» **Stored data entries**
____
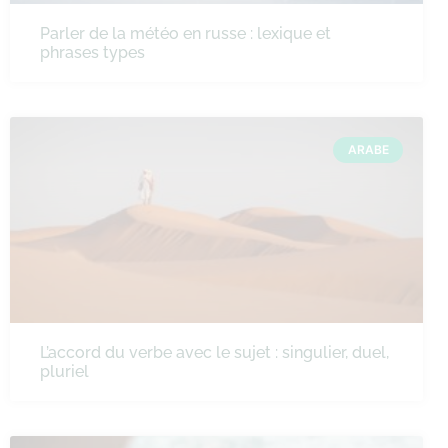
Parler de la météo en russe : lexique et
phrases types
ARABE
L’accord du verbe avec le sujet : singulier, duel,
pluriel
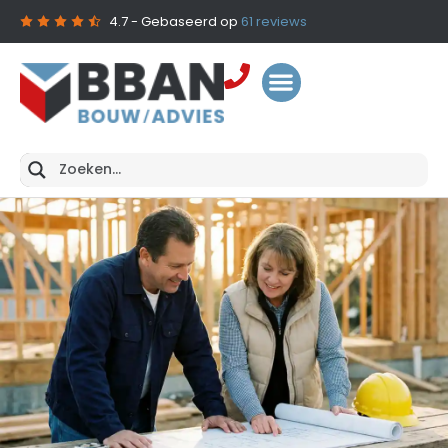
4.7
- Gebaseerd op
61
reviews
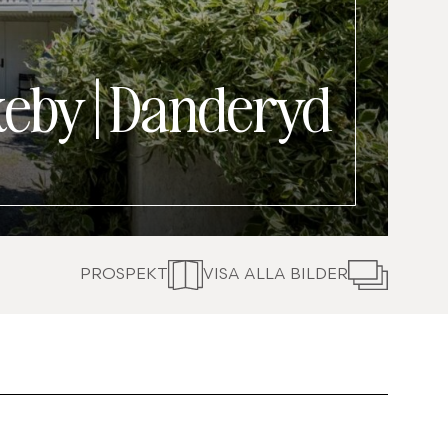
keby
|
Danderyd
PROSPEKT
VISA ALLA BILDER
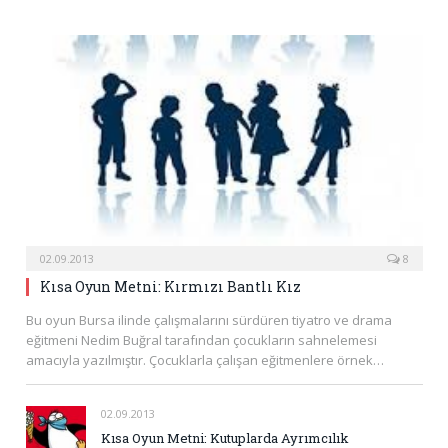
02.09.2013
8
Kısa Oyun Metni: Kırmızı Bantlı Kız
Bu oyun Bursa ilinde çalışmalarını sürdüren tiyatro ve drama
eğitmeni Nedim Buğral tarafından çocukların sahnelemesi
amacıyla yazılmıştır. Çocuklarla çalışan eğitmenlere örnek…
02.09.2013
Kısa Oyun Metni: Kutuplarda Ayrımcılık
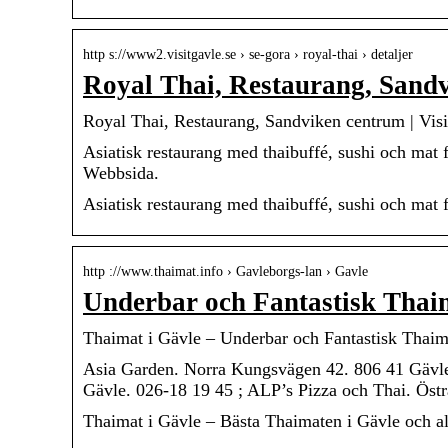
http s://www2.visitgavle.se › se-gora › royal-thai › detaljer
Royal Thai, Restaurang, Sandv
Royal Thai, Restaurang, Sandviken centrum | Visi
Asiatisk restaurang med thaibuffé, sushi och mat
Webbsida.
Asiatisk restaurang med thaibuffé, sushi och mat 
http ://www.thaimat.info › Gavleborgs-lan › Gavle
Underbar och Fantastisk Thai
Thaimat i Gävle – Underbar och Fantastisk Thaim
Asia Garden. Norra Kungsvägen 42. 806 41 Gävle
Gävle. 026-18 19 45 ; ALP’s Pizza och Thai. Öst
Thaimat i Gävle – Bästa Thaimaten i Gävle och al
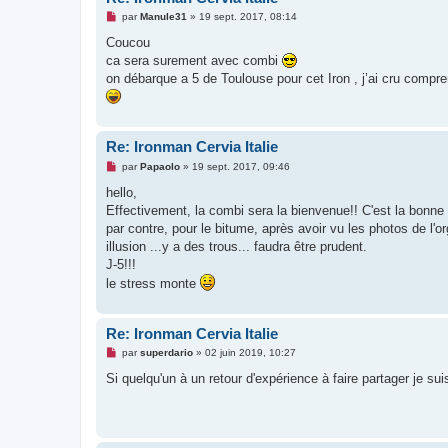
l
M
par
Manule31
»
19 sept. 2017, 08:14
u
e
s
Coucou
s
ca sera surement avec combi
a
g
on débarque a 5 de Toulouse pour cet Iron , j’ai cru compr
e
n
o
n
l
Re: Ironman Cervia Italie
u
M
par
Papaolo
»
19 sept. 2017, 09:46
e
s
hello,
s
Effectivement, la combi sera la bienvenue!! C'est la bonne 
a
g
par contre, pour le bitume, après avoir vu les photos de l'or
e
illusion ...y a des trous... faudra être prudent.
n
o
J-5!!!
n
le stress monte
l
u
Re: Ironman Cervia Italie
M
par
superdario
»
02 juin 2019, 10:27
e
s
Si quelqu'un à un retour d'expérience à faire partager je su
s
a
g
e
n
o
____
» **What the task requires**
Search the entries above for lines containing the word "Fantastisk", and copy each one.

» **Solved exercise**
Underbar och Fantastisk Thai
Thaimat i Gävle – Underbar och Fantastisk Thaim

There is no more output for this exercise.